Despite the fact that Treasury bond yields remain at historic lows, they continue to be in high demand among fearful investors. As a result, the yield spread between Treasuries and BBB-rated corporate bonds is currently just under 2 percent, while A-rated fare is offering a little more than 1 percent of additional yield. On both counts, these spreads are well above historical averages.
For investors who think another U.S. economic collapse could be imminent, those wide spreads make sense. While we understand such anxiety, we have difficulty supporting that view because of the generally positive economic data that have been released over the past few months. Although this is certainly the weakest recovery of the post-WWII period, the economic data is still trending upward.
Meanwhile, U.S. companies are now extraordinarily lean operations following their aggressive cost cutting in the wake of the Great Recession. All manner of businesses--ranging from financial giants such as Citigroup (NYSE:C) to industrials such as ITT (NYSE:ITT) -- have cut unprofitable or non-core operations to focus on their top-performing segments. Companies have also strengthened their balance sheets by paring long-term debt levels. Even better, much of their remaining debt was issued at historically low interest rates. These actions have had a positive impact on corporate earnings and have positioned businesses to thrive even during a low-growth environment.
Given this favorable outlook, one way to take advantage of the current widened yield spreads is through Vanguard Intermediate-Term Corporate Bond Index (NASDAQ:VCIT).
While BBB-rated bonds are heavily represented at 42.7 percent of the fund's assets, a 43.9 percent allocation to A-rated bonds and an 11.3 percent allocation to AA-rated debt give the fund an average credit quality of A. As a result, the fund sits squarely in the middle of the credit risk spectrum.

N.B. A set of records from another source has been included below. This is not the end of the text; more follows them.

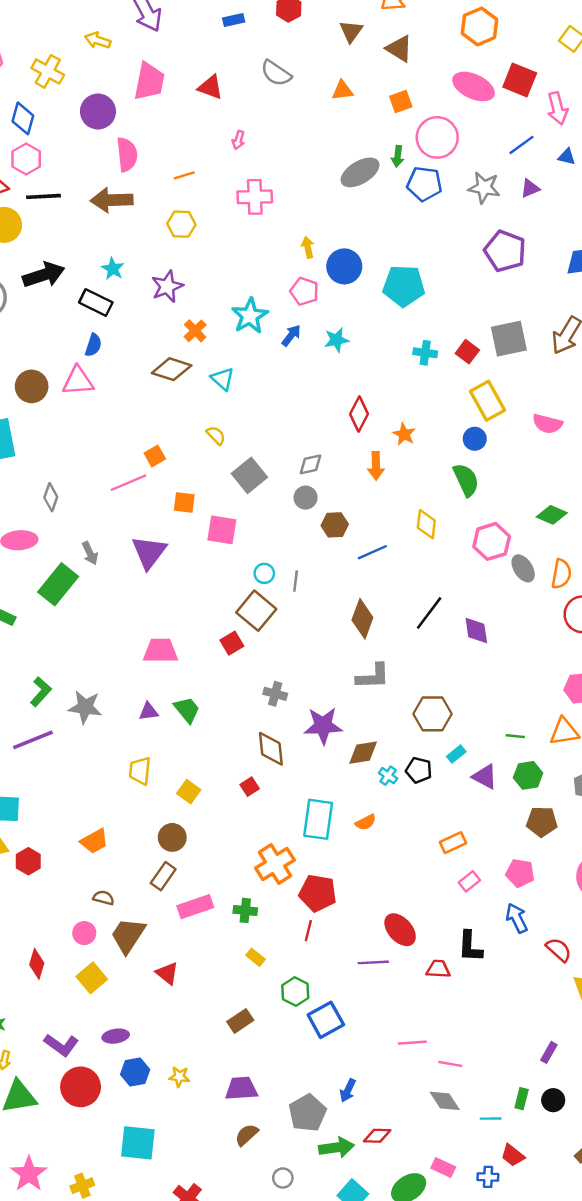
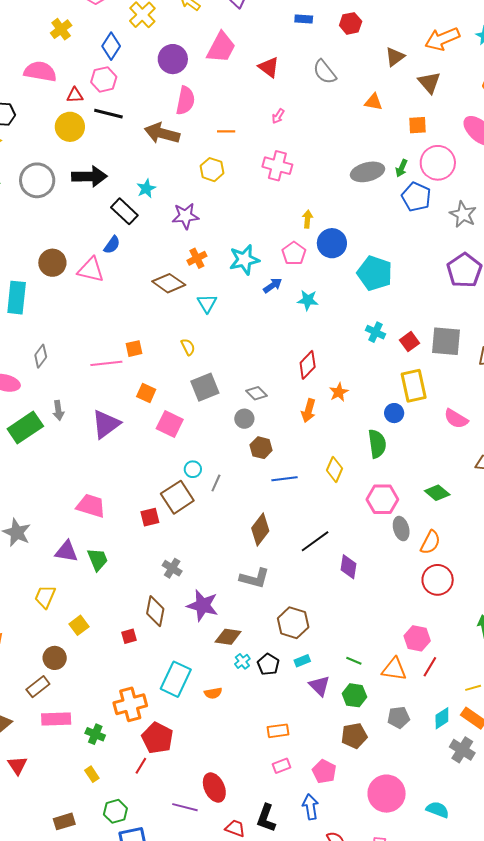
gray diamond: (311, 464) -> (257, 393), turned 40
purple triangle: (148, 712) -> (66, 551), size x1.4
brown pentagon: (542, 822) -> (354, 736), turned -30

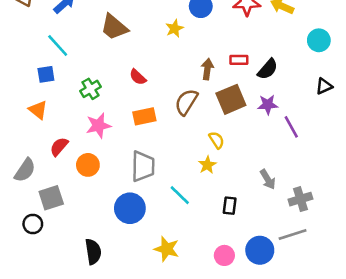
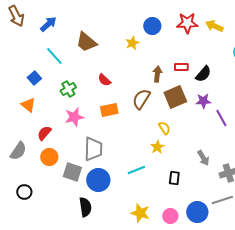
cyan line: (58, 46) -> (54, 56), moved
blue square: (46, 74) -> (34, 78), turned -32
orange circle: (88, 165) -> (49, 157), moved
gray trapezoid: (143, 166) -> (93, 149), moved
cyan line: (180, 195) -> (136, 170), turned -66
gray square: (51, 198) -> (72, 172), moved, turned 36
yellow star: (167, 249) -> (140, 213), moved
black semicircle: (93, 252) -> (85, 207), moved

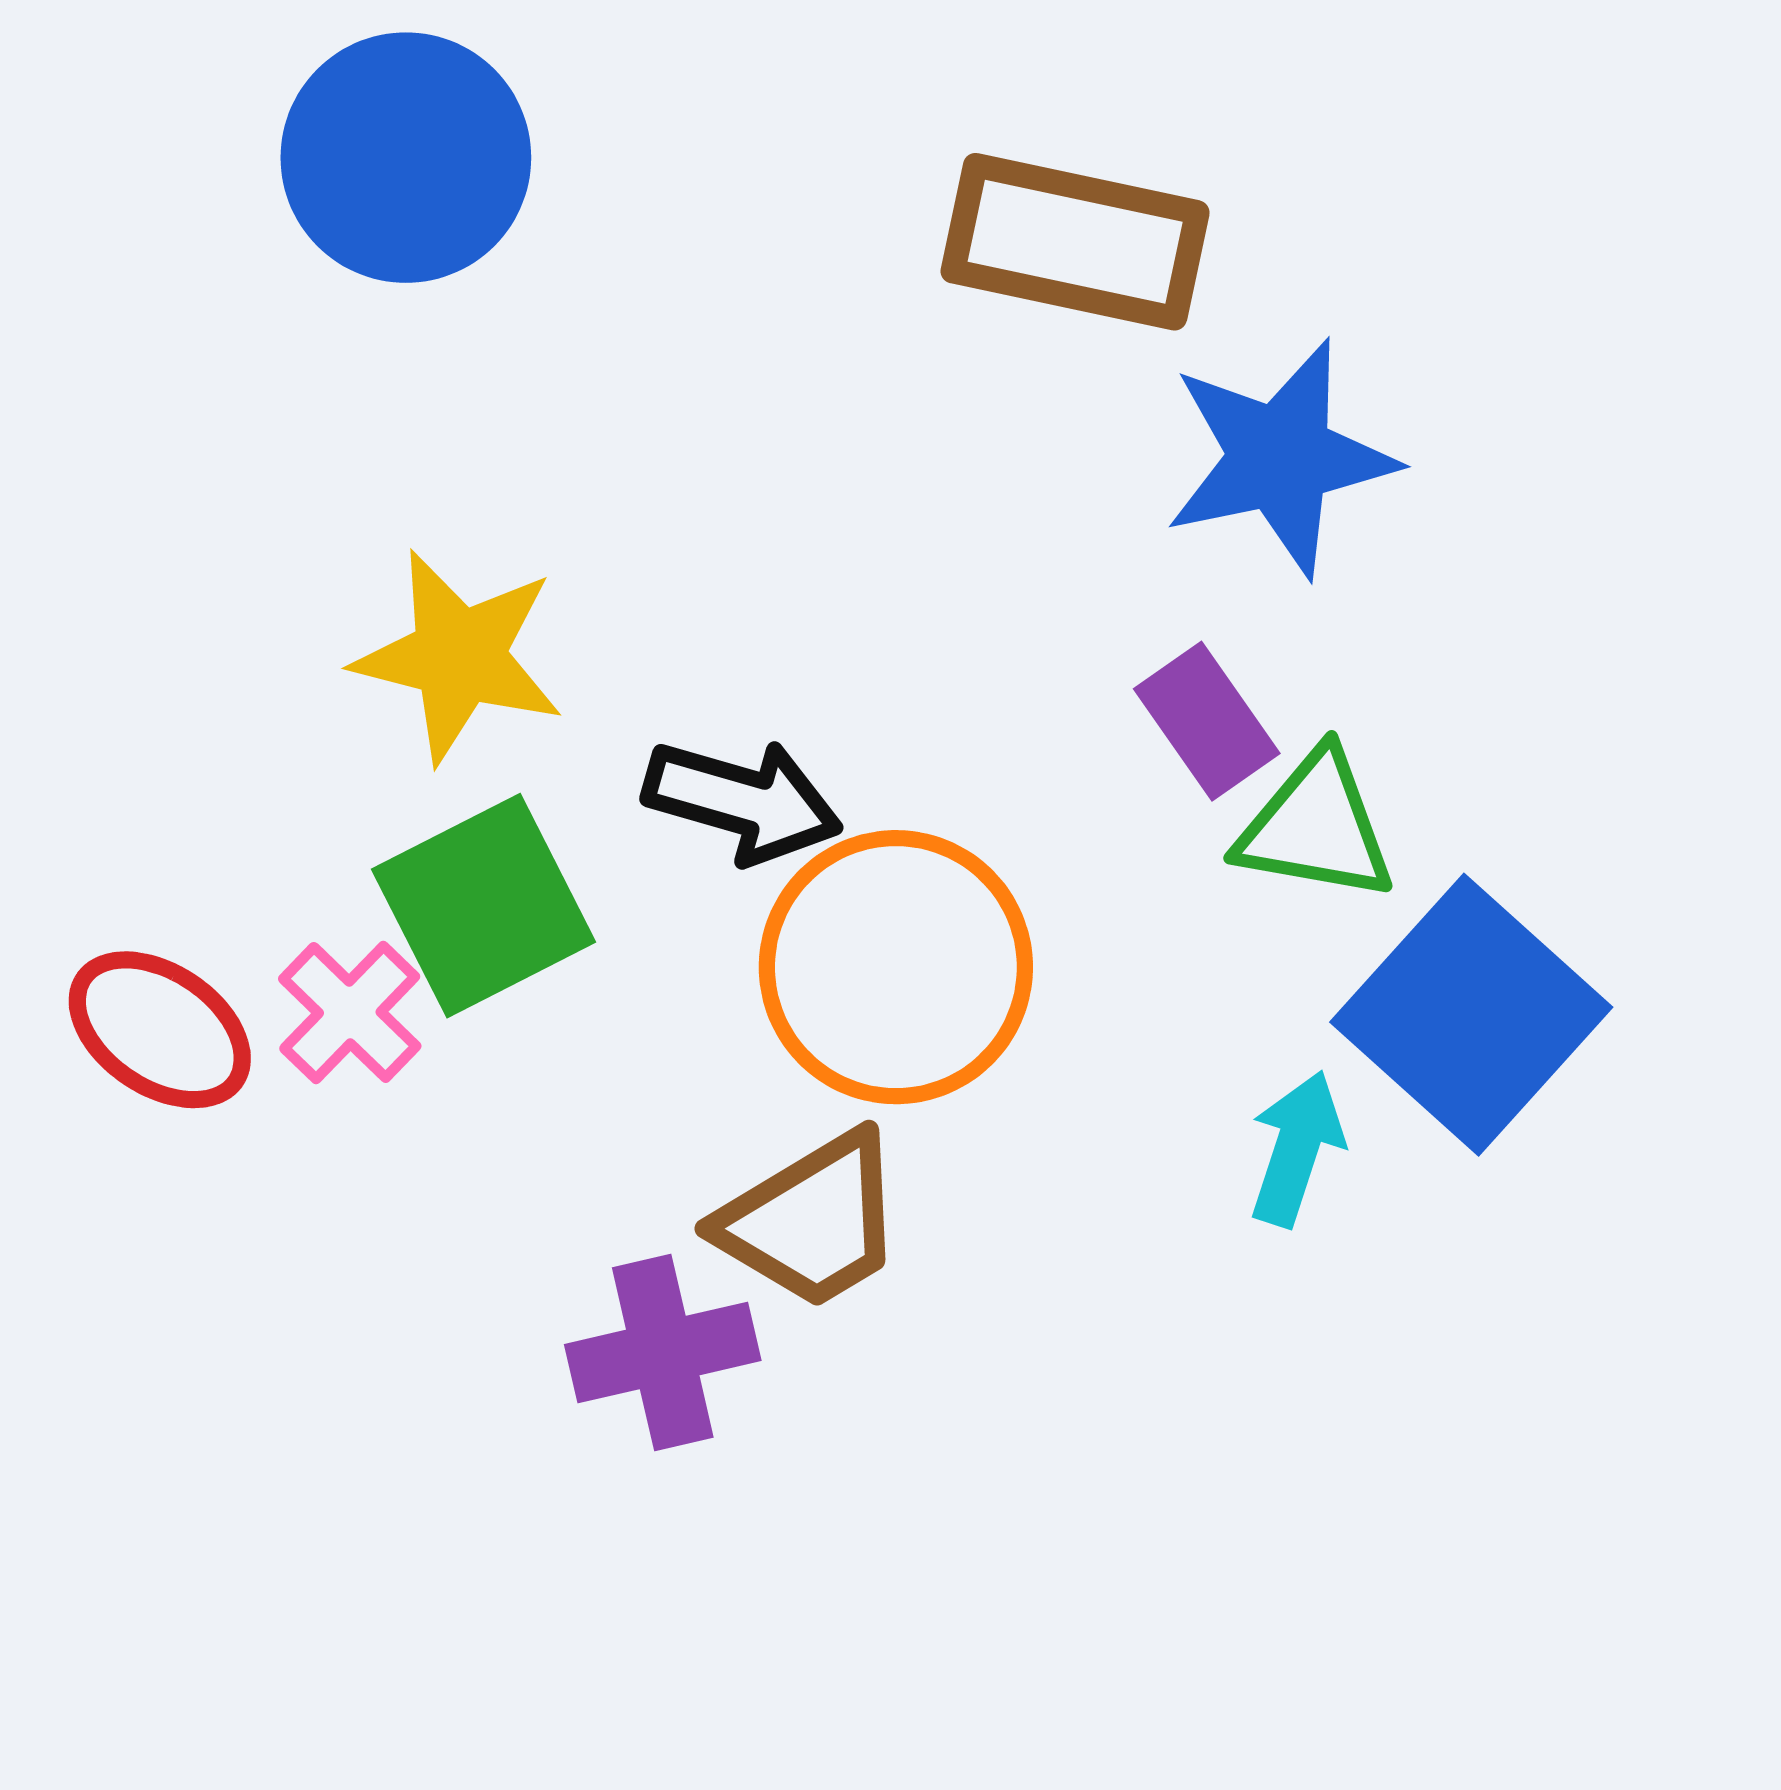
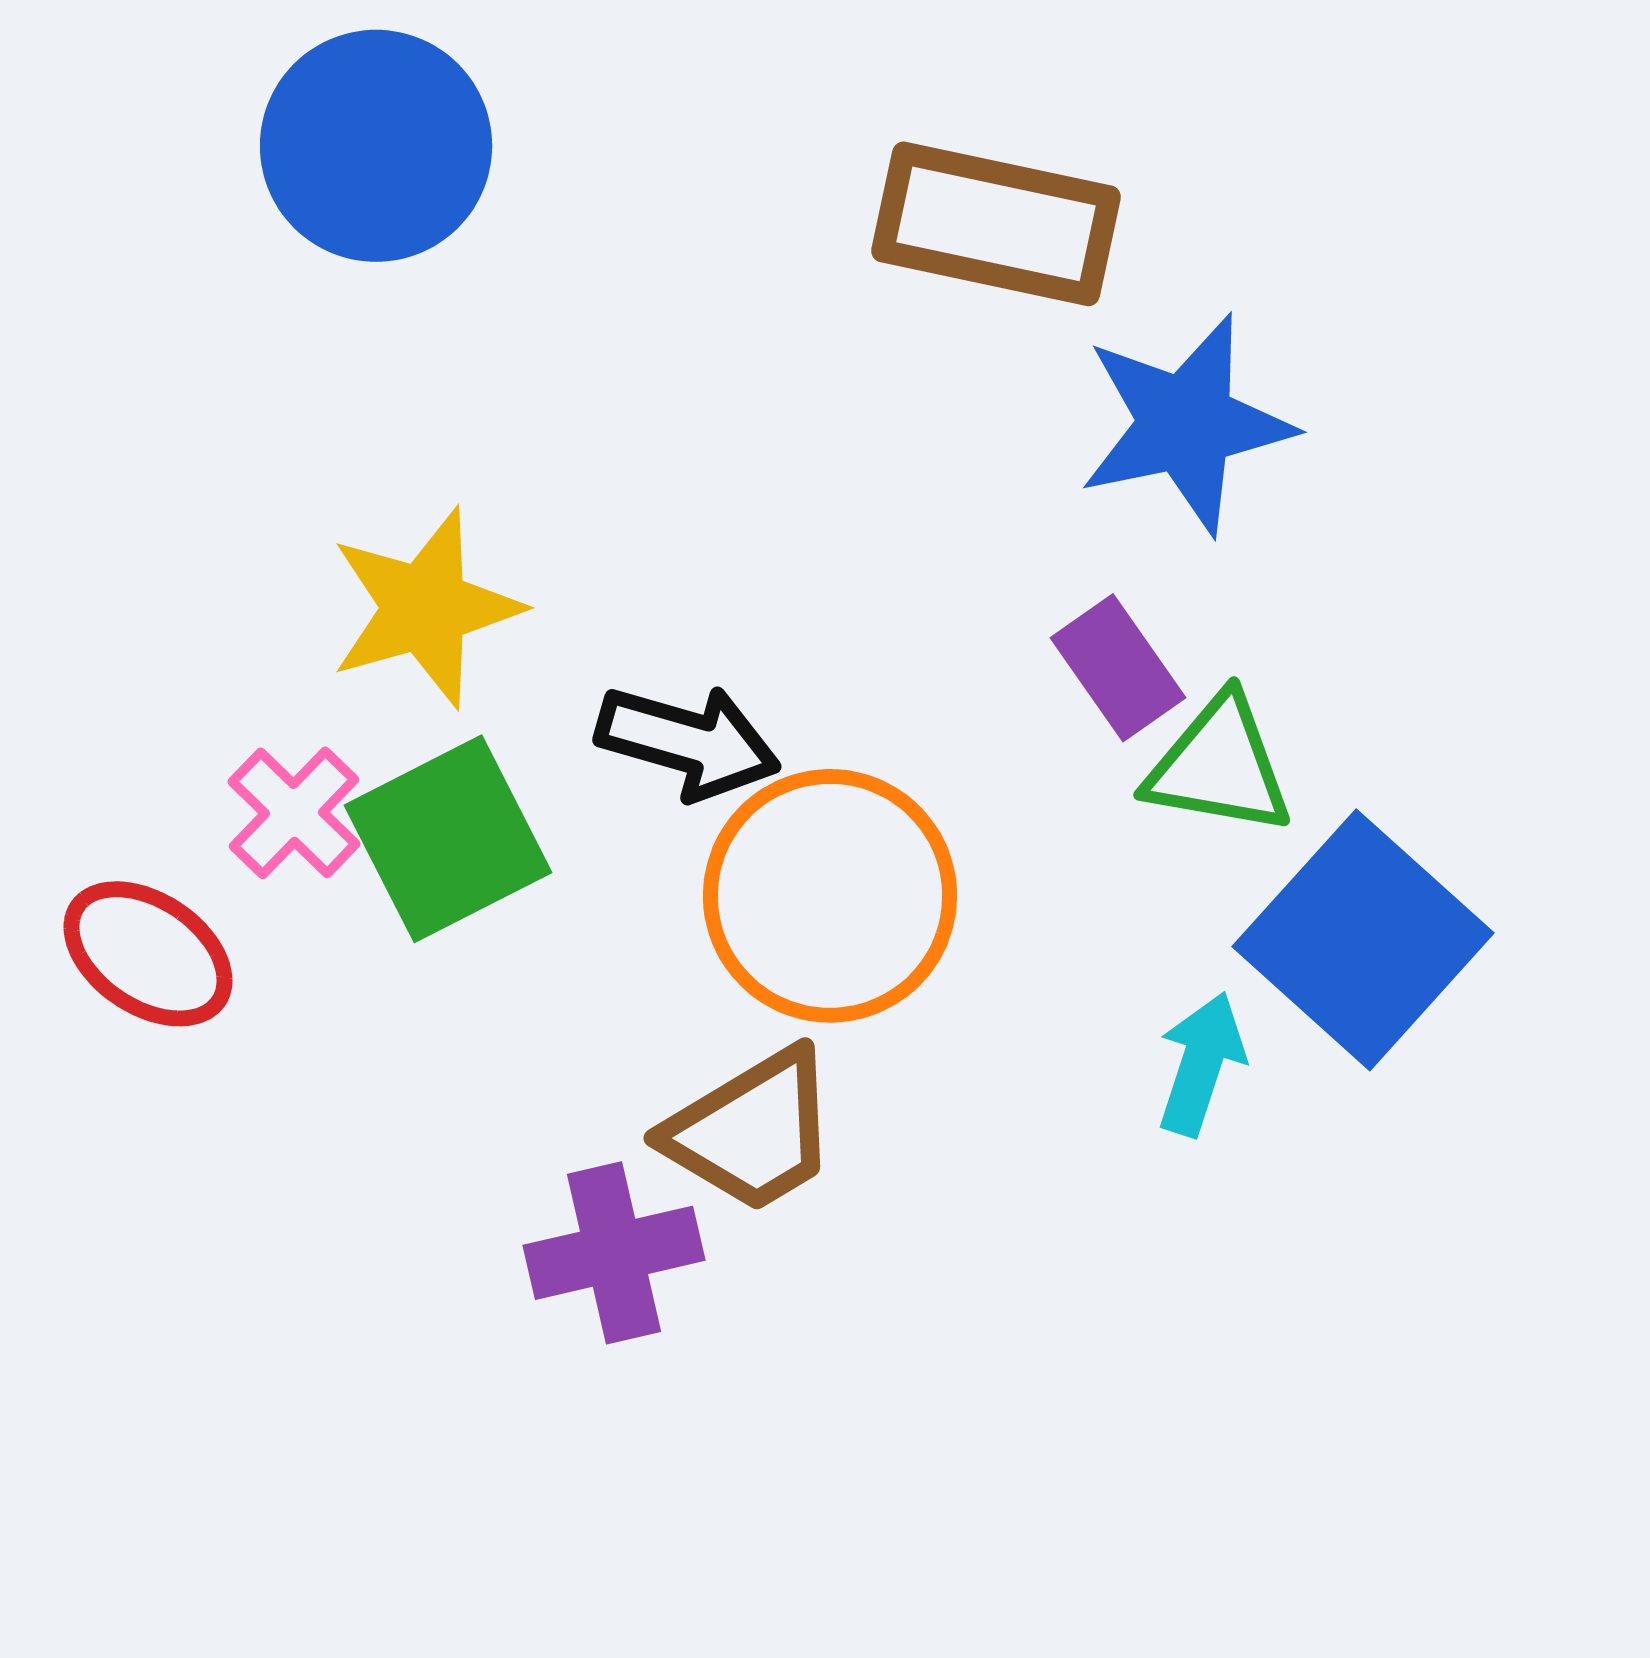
yellow star: (459, 656) -> (425, 608), turned -30
pink cross: (350, 1012) -> (294, 813), moved

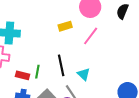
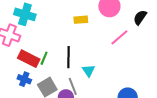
pink line: (91, 36) -> (119, 37), moved
red rectangle: (23, 75) -> (29, 59), size x1.5

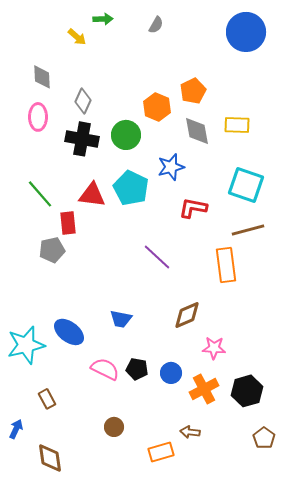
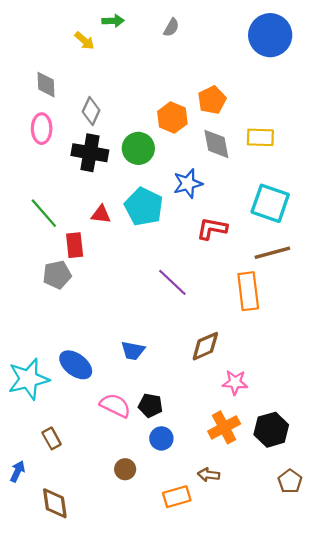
red triangle: (92, 195) -> (101, 214), size x0.7
blue circle: (171, 373) -> (161, 438), moved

Like most corporate bond funds, Vanguard Intermediate-Term Corporate Bond Index allocates about a third of its assets to the financial sector. That largely reflects the fact that financial sector debt comprises one of the largest slices of the corporate debt market. The financial sector has historically occupied a large share of the corporate bond market, but its share has only gotten bigger as major banks have issued substantially more debt in recent years than firms in other sectors. But that shouldn't be a major concern, as the fund's portfolio is bolstered by a 54.5 percent allocation to industrial sector debt and an almost 11 percent allocation to utility sector bonds.
The exchange-traded fund currently yields 3.9 percent, which is a better payout than most of the intermediate-term corporate bond ETFs available. That's due to the fact that the ETF's portfolio has a slightly longer duration than its peers. At this point, we're not too worried about an impending jump in interest rates, so the ETF's longer duration is a worthwhile tradeoff for its higher yield. Nevertheless, we will continue to monitor the market for signs that interest rates could rise.
The ETF has a low annual expense ratio of 0.14 percent. That's one of the best ETF expense ratios in the space, with the average being 0.22 percent.
Disclosure: I have no positions in any stocks mentioned, and no plans to initiate any positions within the next 72 hours.